I was one of about 15 or 20 people – all women – who registered with Punta Gorda’s Worden Farm to participate in the “Healthy Holiday Hor d’oeuvres and Desserts” culinary workshop led by Chelf, a vegetarian and vegan food writer for close to 30 years. She’s authored six cookbooks (including some in French) and I brought home her most recent book Vicki’s Vegan Kitchen. In addition to being a culinary artist, she’s a graduate of Ringling School of Art and Design (had a one-person show in Paris) and holds a degree in holistic nutrition.
Creating Culinary Art
“It’s like art, there’s nothing you can’t fix,” she said early on in the class while demonstrating how to make whole wheat pie crusts.
Six vegetarian (primarily vegan) dishes were prepared during the three-hour class and although not everything went according to plan (such as the oven temperature running low, she was given totsoi rather than spinach for spinach quiche) , Chelf gracefully rolled with the flow and demonstrated how to prepare each entree even if all the ingredients weren’t available.
This is what I loved about Chelf and the class because there are countless times I’m preparing something and don’t have the exact ingredients then get frustrated. Chelf didn’t freak out, she basically giggled with an “oh well” attitude, compared it to art, and improvised with what she had.
“If you’re not too much of a perfectionist it will go better,” she said at one point.
After tasting her creations, she was right. Flavors were new to me and I couldn’t tell what was missing because I didn’t know what it was supposed to taste like. It was all delicious with a variety of textures.

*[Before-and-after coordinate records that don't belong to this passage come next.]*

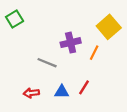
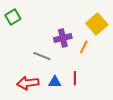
red line: (84, 87) -> (75, 78), turned -32
red arrow: (31, 93) -> (28, 83), size x1.5

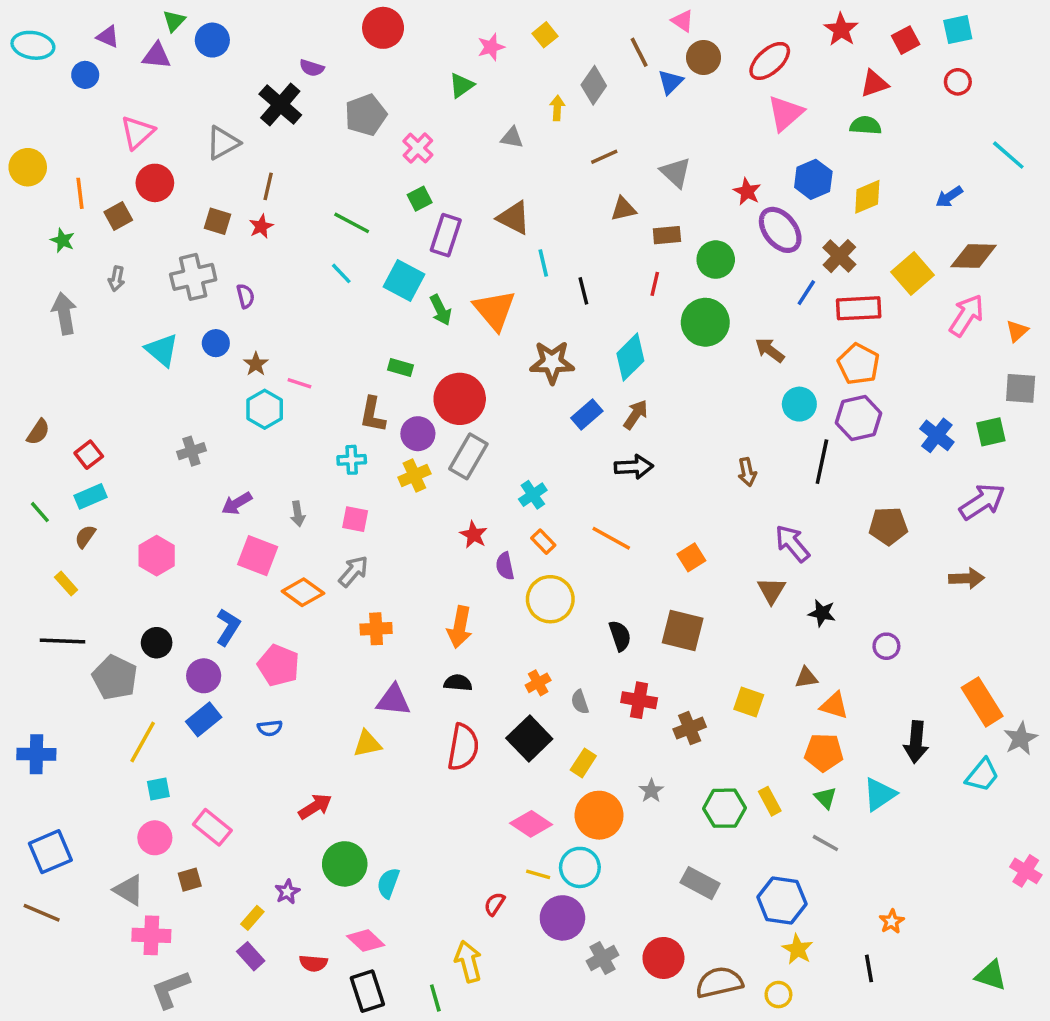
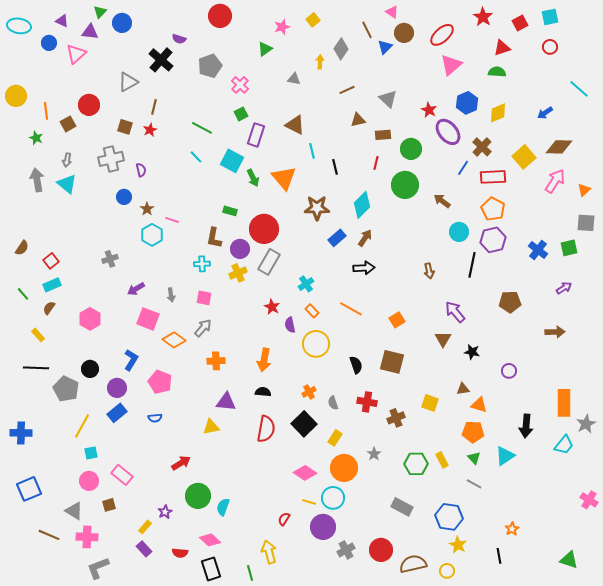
pink triangle: (137, 132) -> (76, 54), moved
cyan triangle: (162, 350) -> (67, 184), moved
purple arrow: (982, 502) -> (564, 288), size x0.6
orange rectangle: (982, 702) -> (564, 403), turned 32
brown line: (42, 913) -> (49, 535), moved

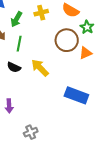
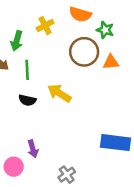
orange triangle: (86, 53) -> (111, 62), turned 32
blue rectangle: (76, 95) -> (116, 143), moved

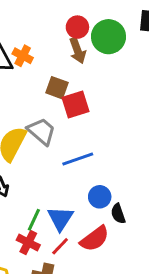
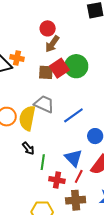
green circle: (109, 37) -> (76, 66), moved
brown arrow: (78, 51) -> (52, 44), turned 72
red square: (75, 105) -> (59, 68), moved
green line: (34, 220) -> (43, 162), moved

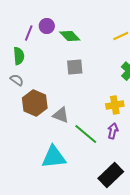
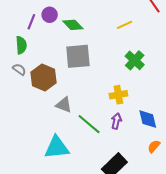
gray square: (75, 67) -> (78, 56), size x1.5
brown hexagon: (35, 103) -> (44, 78), moved

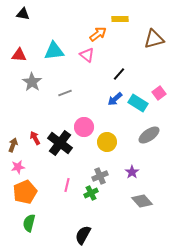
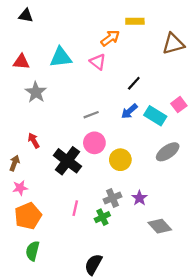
gray line: (65, 93) -> (91, 115), moved
red arrow: (35, 138) -> (34, 141), moved
purple star: (132, 172) -> (139, 198), moved

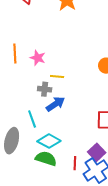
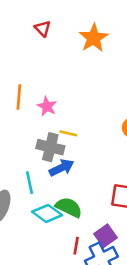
gray cross: (45, 89) -> (50, 147), size x1.5
green semicircle: (46, 159) -> (69, 207), moved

Not only was the class an education in “how” to do something, it was the “why” as well. She fielded questions about the use of tofu and soy in vegan and vegetarian diets, explained the importance of refrigerating certain food items so they don’t go rancid (like oats), and offered nuggets of advice ranging from how to easily strip kale off the stalk to when to buy nuts (winter season for the whole year – store them in the freezer).

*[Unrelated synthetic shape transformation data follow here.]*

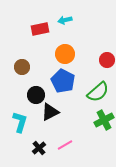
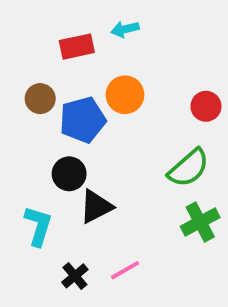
brown circle: (22, 67) -> (40, 99), moved
blue pentagon: (63, 81) -> (83, 120), moved, turned 30

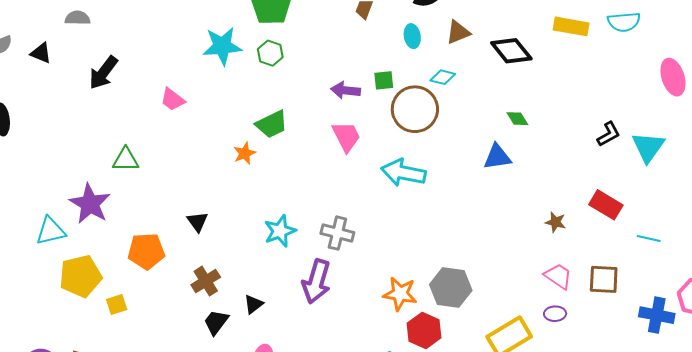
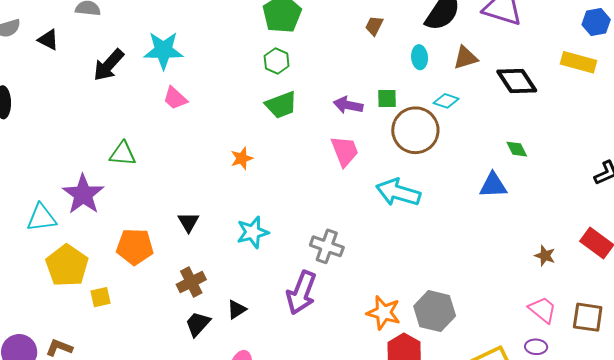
cyan star: (222, 46) -> (163, 50), moved
green trapezoid: (272, 124) -> (281, 105), moved
cyan star: (280, 231) -> (253, 232), moved
yellow pentagon: (81, 276) -> (67, 266), turned -30

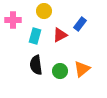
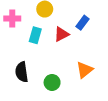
black semicircle: (36, 65) -> (22, 72), moved
green circle: (60, 71) -> (52, 82), moved

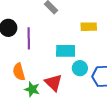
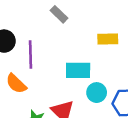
orange semicircle: (19, 72) -> (16, 84), moved, turned -30

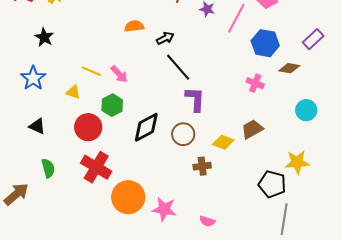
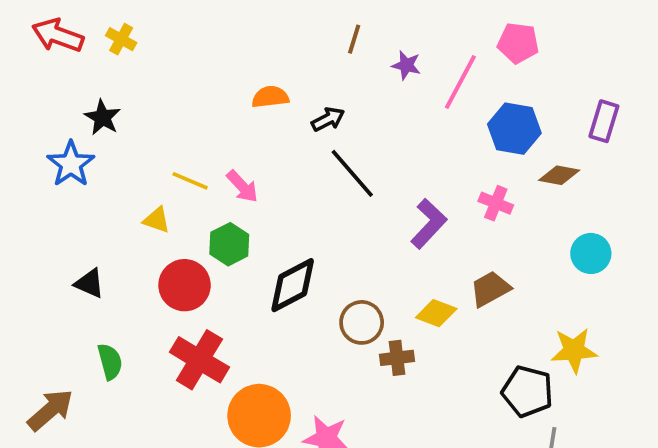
purple rectangle: (313, 39) -> (604, 121), turned -30
blue star: (33, 78) -> (71, 164), moved
purple L-shape: (195, 99) -> (429, 224), moved, turned 40
brown circle: (183, 134) -> (362, 322), moved

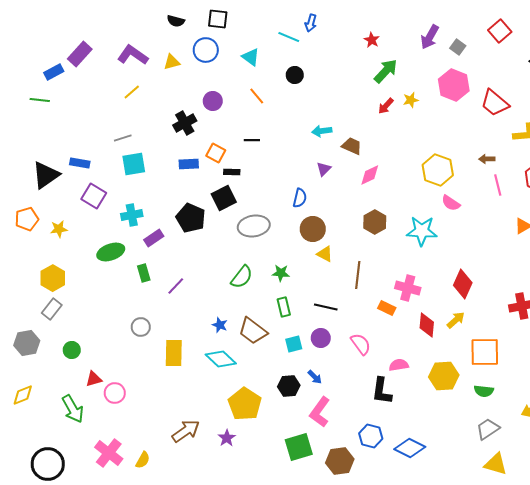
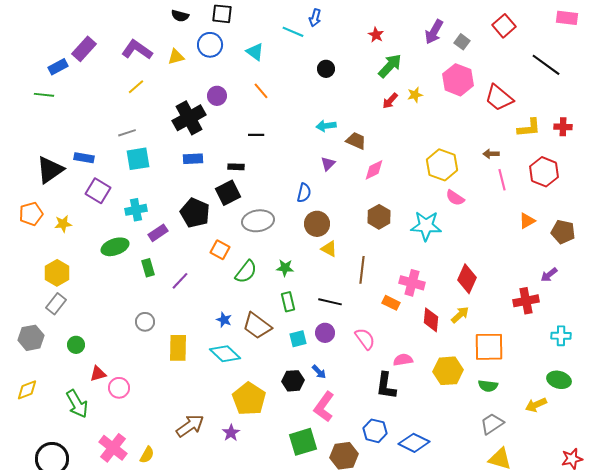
black circle: (295, 75) -> (326, 69), moved
black cross: (185, 123) -> (189, 118), size x1.4
orange square: (216, 153) -> (220, 250), moved

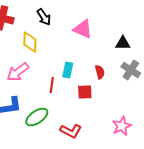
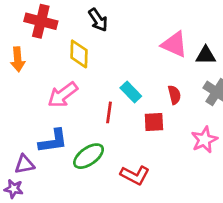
pink triangle: (83, 29) -> (174, 44), moved
cyan rectangle: (68, 70) -> (131, 92), turned -56
pink star: (122, 126) -> (204, 140), moved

Each participant left with recipes from Viki’s Vegan Kitchen for:
- Lettuce Boats with Sprouted Sunflower Pate
- Kale Stuffed Mushrooms
- Baked Kale Chips
- Carrot Curry Quiche
- Spinach Quiche
- Chocolate Coconut Cookies
- Fruit and Nut Squares
Intro to Vegan Cooking in Southwest Florida, Jan. 14, 2012
Interested in a vegan diet? Vicki Chelf will be holding an “Introduction to Vegan Cooking Workshop” Jan. 14, 2012, 2 to 5 p.m. at Worden Farm in Punta Gorda. The workshop includes menu planning for a balanced vegan diet, easy recipes and demonstration that there are other foods vegans eat rather than vegetables. Don’t worry if you’re not vegan (like me) the workshop is geared for vegans and those looking to add more plant-based foods into their diets. Reservations required. Visit the Worden Farm site here (www.wordenfarm.com) to reserve your spot. Fee is $25 for Worden Farm members and $30 for non-members.

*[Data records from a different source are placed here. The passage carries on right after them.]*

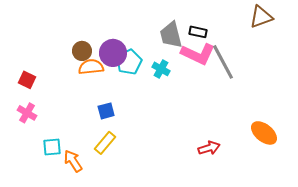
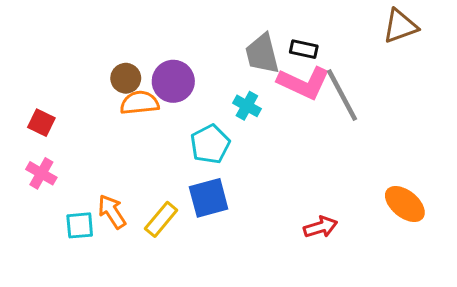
cyan pentagon: (129, 62) -> (210, 144), moved
blue square: (106, 111) -> (209, 198), moved, size x1.5
orange arrow: (73, 161) -> (112, 212), moved

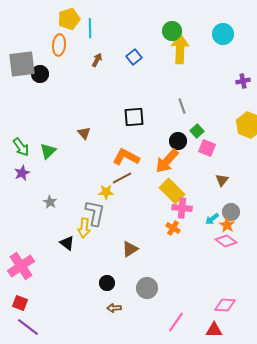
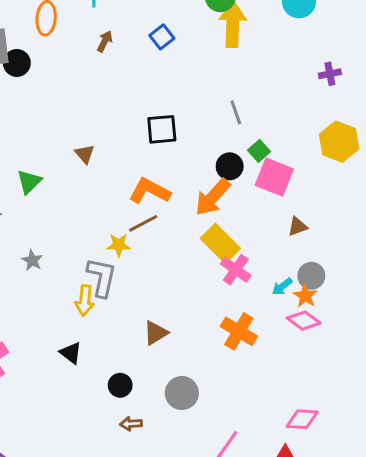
pink square: (207, 148) -> (274, 177), size x1.4
brown triangle: (222, 180) -> (297, 226), turned 32
pink cross: (182, 208) -> (236, 270), turned 30
orange cross: (173, 228) -> (239, 331), moved, size x1.6
black triangle: (67, 243) -> (71, 353), moved

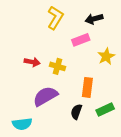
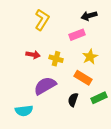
yellow L-shape: (55, 18) -> (42, 20), moved
yellow star: (106, 56) -> (90, 57), moved
orange rectangle: (87, 87) -> (83, 78), turned -66

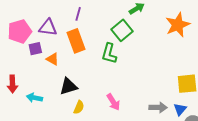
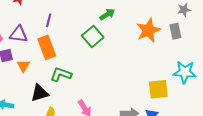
green L-shape: (109, 53) -> (61, 74), moved, turned 95
orange triangle: (53, 59) -> (23, 66), turned 32

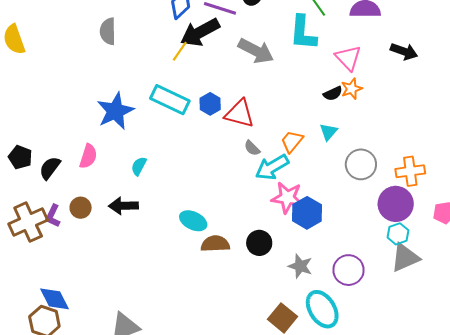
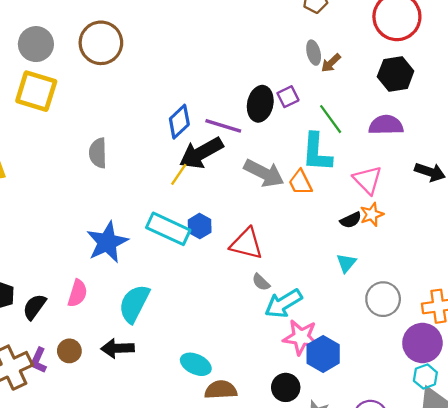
blue hexagon: (210, 104) -> (200, 226), moved
orange trapezoid: (292, 141) -> (300, 182), moved, turned -65
cyan semicircle: (139, 166) -> (134, 304), size x1.8
black circle: (259, 243) -> (286, 387), moved

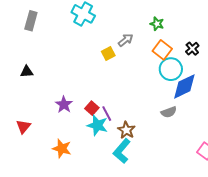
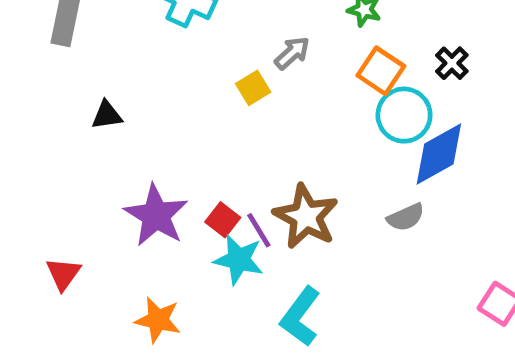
black triangle: (27, 72) -> (107, 115), moved
purple star: (64, 105) -> (156, 215), size x1.5
brown star: (126, 130) -> (306, 216), moved, size x1.5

Why Am I Learning to Eat Vegan?
I’m pretty sure I could never give up meat but I’m looking for ways to eat and live healthier. Increasing my intake of plant-based foods seems to make sense these days, especially since I’m borderline with high cholesterol and am looking to shed pounds. We’ll see how this goes because stranger things have happened. After all, Bill Clinton has gone vegan. Plus, I still remember what I learned from the movie Food, Inc.